The UK must take urgent action to prepare for the impact of climate change, the government has been warned.

Ministers should focus on the future risks of heatwaves and flooding, says the Committee on Climate Change.

Its report said more needed to be done to keep emissions on track, although the government said it was committed to meeting its climate change target.

It also warned a decision to stop onshore wind farm subsidies early could potentially add £1bn a year to bills.

The report by the Committee on Climate Change looked at progress towards meeting carbon emission targets and how the UK is preparing for climate change risks.

Chairmen Lord Deben and Lord Krebs said measures were needed to address increased flood risk to homes and to protect farmland from declines in productivity.

Lord Krebs said: “By the 2050s the sort of heatwaves we might experience in the next few days will be the norm, a typical summer.”

The committee also called for action to make homes and buildings safer during heatwaves.

“Just as we’ve been encouraging on the mitigation side retrofit of loft insulation and so on, we need to think how to develop passive cooling measures maybe tinted glass, shading, again as is common in other countries,” Lord Krebs said.

Lord Deben added that decisions on carbon-cutting policies needed to be made “urgently” to give companies time to invest.

The committee is also advising the government to:

• Extend funding for low-carbon electricity generation to 2025

• Continue support for efficient, low-emission vehicles

• Develop new infrastructure that is resilient to the impacts of climate change

• Act to counter the decline in productive farmland.

The committee said the government has a duty to explain to the public how it intends to replace the energy from wind turbines in the countryside.
‘Coherent policies’

Onshore wind is the cheapest option but the government announced it would end subsidies from April 2016, a year early, after protests from countryside residents.

The committee’s calculation of the additional £1bn a year on bills would be the result of ministers deciding to replace the lost output from onshore wind by increasing the supply of electricity for offshore wind.

The Department of Energy and Climate Change said the government was committed to meetings its climate change target of an 80% emissions reduction by 2050.

“We have already made great strides to that goal, with emissions down 30% since 1990,” said a spokesperson. “There’s still much work to do and we will continue to power our move to a low-carbon economy at best value to consumers.”

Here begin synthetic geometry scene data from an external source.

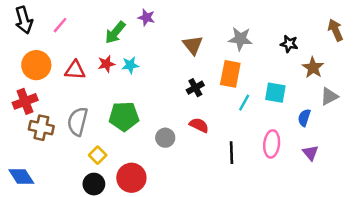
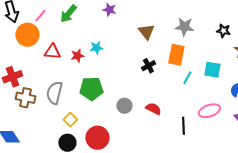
green arrow: (115, 33) -> (68, 14), moved
red star: (106, 64) -> (77, 56), moved
orange circle: (36, 65) -> (27, 35), moved
red semicircle: (199, 125) -> (153, 109), moved
pink ellipse: (272, 144) -> (209, 111), turned 65
black line: (232, 153) -> (183, 126), moved

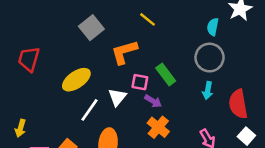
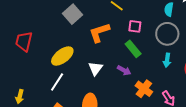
pink square: (140, 82) -> (135, 26), moved
white line: (89, 110) -> (57, 82), moved
orange cross: (158, 127) -> (144, 89), moved

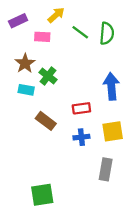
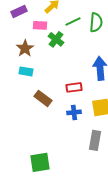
green line: (80, 32) -> (73, 21), turned -63
green cross: (48, 76) -> (56, 39), moved

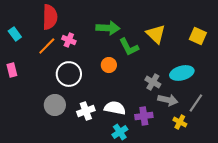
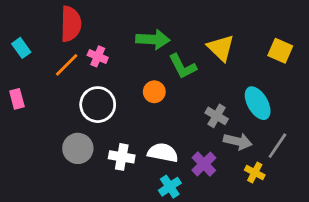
cyan ellipse: (182, 73) -> (258, 103), turned 75
white cross: (86, 111) -> (122, 157), turned 30
purple cross: (144, 116) -> (204, 164), turned -36

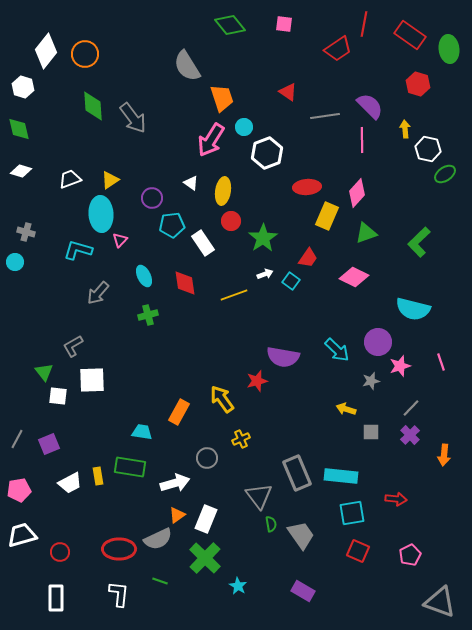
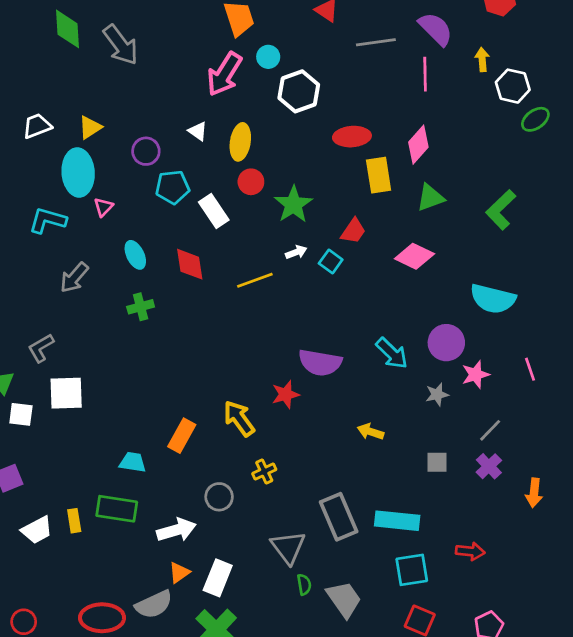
yellow rectangle: (327, 216) -> (379, 175), turned -32
yellow arrow: (346, 409) -> (371, 432), moved

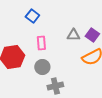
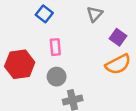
gray triangle: (73, 35) -> (95, 14), moved, turned -48

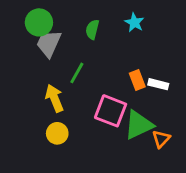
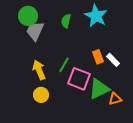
cyan star: (134, 22) -> (96, 16), size x1.6
green line: (77, 73) -> (64, 65), moved
white rectangle: (158, 84) -> (113, 60), turned 32
orange triangle: (161, 139) -> (115, 99), turned 32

Commenting on the report, former Shell chairman Lord Oxburgh of Liverpool said the government needed to bring forward decarbonisation policies quickly to retain its moral authority on climate change.

“Ministers need to come forward very soon with coherent policies on energy efficiency, low-carbon transport, renewable heat and renewable electricity, otherwise the UK will fall behind other nations and lose its moral authority on the international stage,” he said.

And Julie Hirigoyen, chief executive of the UK Green Building Council, said: “The government must follow its advice and agree an action plan for energy efficiency which results in homes that are cheaper to heat and that are shielded from the worst effects of climate change.”